While at university, I tried my hand at promoting shows in Camden and before that learned about club and gig promotion during [noughties] indie’s halcyon days when Frog at Mean Fiddler and Nambucca were cornerstones of London’s music scene. There are lessons learned during those days that I still refer to, as well as lots of fond but hazy memories. After university, I started scouting and interning at ATC Management, working on campaigns for Nick Cave & The Bad Seeds and more. In 2015 I started working with Frank Carter, Half Moon Run and Metric and am involved with all three acts today.
What’s your proudest achievement so far?
Having Top 20, Top 10 and Top 5 albums back to back with Frank Carter & The Rattlesnakes, while preserving their independence.
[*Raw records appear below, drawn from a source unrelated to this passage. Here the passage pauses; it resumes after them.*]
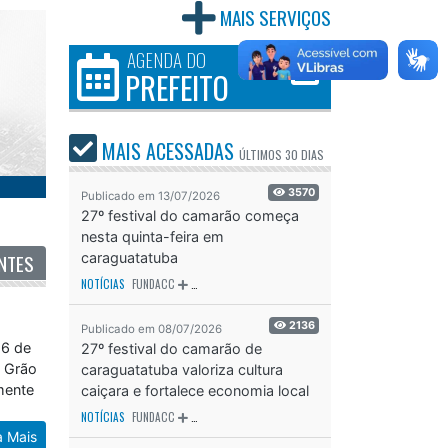
MAIS SERVIÇOS
AGENDA DO
PREFEITO
MAIS ACESSADAS
ÚLTIMOS
30 DIAS
3570
Publicado em 13/07/2026
27º festival do camarão começa
nesta quinta-feira em
NTES
caraguatatuba
NOTÍCIAS
FUNDACC
ODS - OBJETIVO DE DESENVOLVIMENTO SUSTENTÁVEL
OD
2136
Publicado em 08/07/2026
16 de
27º festival do camarão de
o Grão
caraguatatuba valoriza cultura
mente
caiçara e fortalece economia local
NOTÍCIAS
FUNDACC
ODS - OBJETIVO DE DESENVOLVIMENTO SUSTENTÁVEL
OD
a Mais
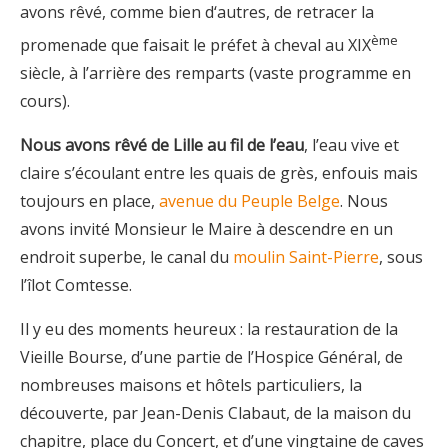
avons rêvé, comme bien d‘autres, de retracer la
ème
promenade que faisait le préfet à cheval au XIX
siècle, à l’arrière des remparts (vaste programme en
cours).
Nous avons rêvé de Lille au fil de l’eau
, l’eau vive et
claire s’écoulant entre les quais de grès, enfouis mais
toujours en place,
avenue du Peuple Belge
. Nous
avons invité Monsieur le Maire à descendre en un
endroit superbe, le canal du
moulin Saint-Pierre
, sous
l’îlot Comtesse.
Il y eu des moments heureux : la restauration de la
Vieille Bourse, d’une partie de l’Hospice Général, de
nombreuses maisons et hôtels particuliers, la
découverte, par Jean-Denis Clabaut, de la maison du
chapitre, place du Concert, et d’une vingtaine de caves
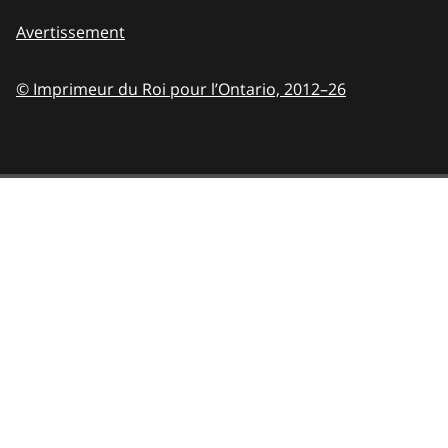
Avertissement
© Imprimeur du Roi pour l’Ontario,
2012–26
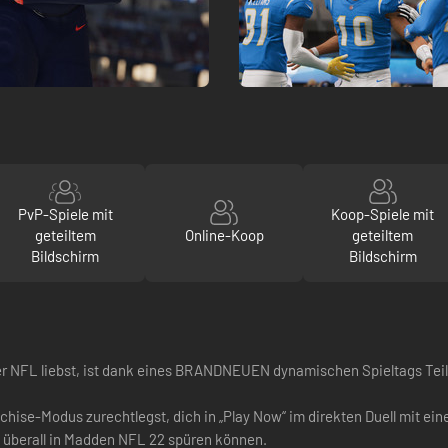
PvP-Spiele mit
Koop-Spiele mit
geteiltem
Online-Koop
geteiltem
Bildschirm
Bildschirm
der NFL liebst, ist dank eines BRANDNEUEN dynamischen Spieltags Teil 
nchise-Modus zurechtlegst, dich in „Play Now“ im direkten Duell mit e
gs überall in Madden NFL 22 spüren können.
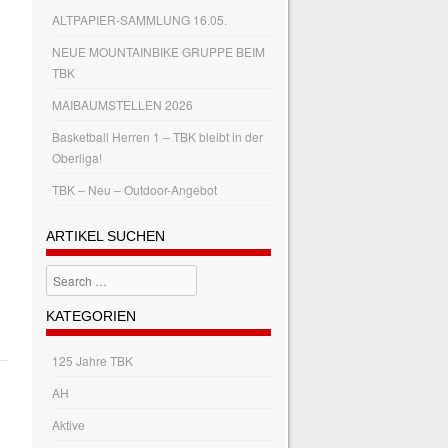
ALTPAPIER-SAMMLUNG 16.05.
NEUE MOUNTAINBIKE GRUPPE BEIM
TBK
MAIBAUMSTELLEN 2026
Basketball Herren 1 – TBK bleibt in der
Oberliga!
TBK – Neu – Outdoor-Angebot
ARTIKEL SUCHEN
Search
KATEGORIEN
125 Jahre TBK
AH
Aktive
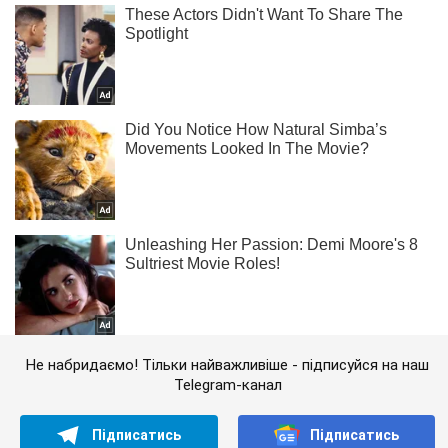
Не набридаємо! Тільки найважливіше - підписуйся на наш
Telegram-канал
Підписатись
Підписатись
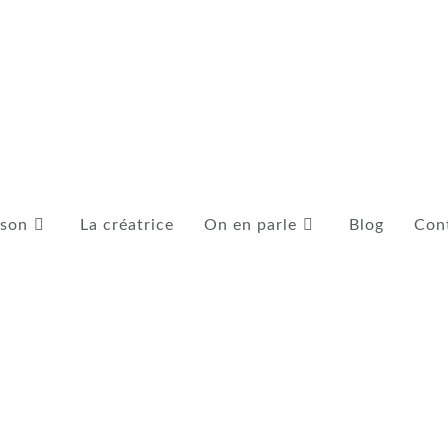
ison
La créatrice
On en parle
Blog
Con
Selling out O2 Academy Brixton and getting the band on the road with the Foo Fighters all summer are definite bucket-list moments too. There is lots more to come next year.
Management can be turbulent, with massive highs and crushing lows
What does it take to succeed in music?
Management can be turbulent, with massive highs and crushing lows. Maintaining a deep passion for music and the mindset that you never know what is around the corner is what drives me. The same applies in all other sectors – the music always comes first and opportunities appear often out of nowhere, changing a campaign or even a career overnight.
What does the future hold for rock?
The future looks bright with bands like Idles and Shame rewriting the rulebook and setting a new standard for the genre; writing powerful songs with depth but backed up with some of the most intense live shows people have seen in years. British guitar music suddenly feels like it’s about to turn a corner and become a global force. I am proud to be a small part of that with the Rattlesnakes. Across the pond, acts like H09909, Scxrlxrd and Ghostmane are also breathing life into the genre.
How would you change the biz?
The recorded music industry has spent years trying to move from an opaque set of business models to an ecosystem where artists have options and get treated fairly. It feels like progress has been made. In the live arena, more work is needed. FanFair Alliance has done a brilliant job of tackling industrial scale secondary ticketing whilst many stood by, watched and profiteered. However, there are still way too many mouths in the trough between artist and fan, and the live industry needs to come to the party and reform!